For the build issues, you just need a newer version of Cabana (0.6.1 or up to date master). I just opened a PR to give a clear error at configuration
For the run, I went ahead and updated the wiki page - exactly as you guessed, you can just add mpirun
Thank you! A quick follow up question (I'm not great at debugging MPI). I can confirm that I can ping the other host and can ssh into it from my launcher, but I'm getting an error. Here are details:
Here are my hosts
# cat hostlist.txt
metricset-sample-l-0-0.ms.default.svc.cluster.local
metricset-sample-w-0-0.ms.default.svc.cluster.local
Ping works to the worker (w) node
# ping metricset-sample-w-0-0.ms.default.svc.cluster.local
PING metricset-sample-w-0-0.ms.default.svc.cluster.local (10.244.0.16) 56(84) bytes of data.
64 bytes from metricset-sample-w-0-0.ms.default.svc.cluster.local (10.244.0.16): icmp_seq=1 ttl=63 time=0.097 ms
64 bytes from metricset-sample-w-0-0.ms.default.svc.cluster.local (10.244.0.16): icmp_seq=2 ttl=63 time=0.058 ms
64 bytes from metricset-sample-w-0-0.ms.default.svc.cluster.local (10.244.0.16): icmp_seq=3 ttl=63 time=0.050 ms
^C
mpirun spits out this error
# mpirun --hostfile ./hostlist.txt --allow-run-as-root -N 2 ./DamBreak 0.05 2 0 0.001 1.0 50 serial
ssh: Could not resolve hostname metricset-sample-w-0-0: Temporary failure in name resolution
--------------------------------------------------------------------------
ORTE was unable to reliably start one or more daemons.

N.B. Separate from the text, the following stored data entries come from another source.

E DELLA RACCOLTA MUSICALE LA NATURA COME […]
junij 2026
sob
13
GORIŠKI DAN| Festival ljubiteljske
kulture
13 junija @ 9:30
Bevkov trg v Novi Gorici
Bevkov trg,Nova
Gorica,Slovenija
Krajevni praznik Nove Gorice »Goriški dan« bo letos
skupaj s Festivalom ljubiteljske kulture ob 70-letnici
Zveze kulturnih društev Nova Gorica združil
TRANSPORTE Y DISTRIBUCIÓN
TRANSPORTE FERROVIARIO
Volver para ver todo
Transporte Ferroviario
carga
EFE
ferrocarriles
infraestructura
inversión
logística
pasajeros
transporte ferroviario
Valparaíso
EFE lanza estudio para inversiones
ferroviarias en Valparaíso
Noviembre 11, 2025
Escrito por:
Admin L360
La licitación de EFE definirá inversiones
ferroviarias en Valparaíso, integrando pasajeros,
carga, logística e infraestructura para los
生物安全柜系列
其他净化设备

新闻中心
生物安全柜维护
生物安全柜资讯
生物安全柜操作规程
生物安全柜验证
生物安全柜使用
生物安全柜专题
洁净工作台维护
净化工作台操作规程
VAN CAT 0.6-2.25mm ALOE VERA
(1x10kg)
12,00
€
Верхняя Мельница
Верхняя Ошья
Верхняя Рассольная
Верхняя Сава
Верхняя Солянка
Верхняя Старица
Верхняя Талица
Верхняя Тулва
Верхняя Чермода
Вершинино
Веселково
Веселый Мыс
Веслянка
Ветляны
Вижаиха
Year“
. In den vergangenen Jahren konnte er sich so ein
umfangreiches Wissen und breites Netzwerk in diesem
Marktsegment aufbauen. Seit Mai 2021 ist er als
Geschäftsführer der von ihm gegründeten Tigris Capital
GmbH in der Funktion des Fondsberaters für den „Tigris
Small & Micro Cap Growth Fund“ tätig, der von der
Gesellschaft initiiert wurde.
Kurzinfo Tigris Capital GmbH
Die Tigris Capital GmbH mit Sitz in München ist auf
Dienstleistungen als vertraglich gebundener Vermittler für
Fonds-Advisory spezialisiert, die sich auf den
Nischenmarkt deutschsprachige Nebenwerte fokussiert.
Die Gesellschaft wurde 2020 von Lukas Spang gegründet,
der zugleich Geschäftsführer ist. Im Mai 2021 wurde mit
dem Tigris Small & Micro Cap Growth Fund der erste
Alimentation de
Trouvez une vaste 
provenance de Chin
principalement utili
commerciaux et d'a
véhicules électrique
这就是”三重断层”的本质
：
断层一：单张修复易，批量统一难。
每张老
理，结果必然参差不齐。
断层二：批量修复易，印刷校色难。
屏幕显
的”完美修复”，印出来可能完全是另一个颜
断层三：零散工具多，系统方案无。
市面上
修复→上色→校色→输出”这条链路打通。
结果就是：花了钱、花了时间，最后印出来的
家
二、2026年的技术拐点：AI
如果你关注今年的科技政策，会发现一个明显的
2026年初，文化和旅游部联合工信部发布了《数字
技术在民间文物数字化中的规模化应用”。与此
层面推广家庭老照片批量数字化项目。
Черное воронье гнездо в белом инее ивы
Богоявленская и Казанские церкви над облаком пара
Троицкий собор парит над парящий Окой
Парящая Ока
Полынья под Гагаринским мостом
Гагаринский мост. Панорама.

This usually is caused by:
* not finding the required libraries and/or binaries on
one or more nodes. Please check your PATH and LD_LIBRARY_PATH
settings, or configure OMPI with --enable-orterun-prefix-by-default
* lack of authority to execute on one or more specified nodes.
Please verify your allocation and authorities.
* the inability to write startup files into /tmp (--tmpdir/orte_tmpdir_base).
Please check with your sys admin to determine the correct location to use.
* compilation of the orted with dynamic libraries when static are required
(e.g., on Cray). Please check your configure cmd line and consider using
one of the contrib/platform definitions for your system type.
* an inability to create a connection back to mpirun due to a
lack of common network interfaces and/or no route found between
them. Please check network connectivity (including firewalls
and network routing requirements).
--------------------------------------------------------------------------
ssh to the other host works too!
root@metricset-sample-l-0-0:/opt/exaMPM/build/examples# ssh metricset-sample-w-0-0.ms.default.svc.cluster.local
Welcome to Ubuntu 22.04.3 LTS (GNU/Linux 6.2.0-37-generic x86_64)
* Documentation: https://help.ubuntu.com
* Management: https://landscape.canonical.com
* Support: https://ubuntu.com/advantage
This system has been minimized by removing packages and content that are
not required on a system that users do not log into.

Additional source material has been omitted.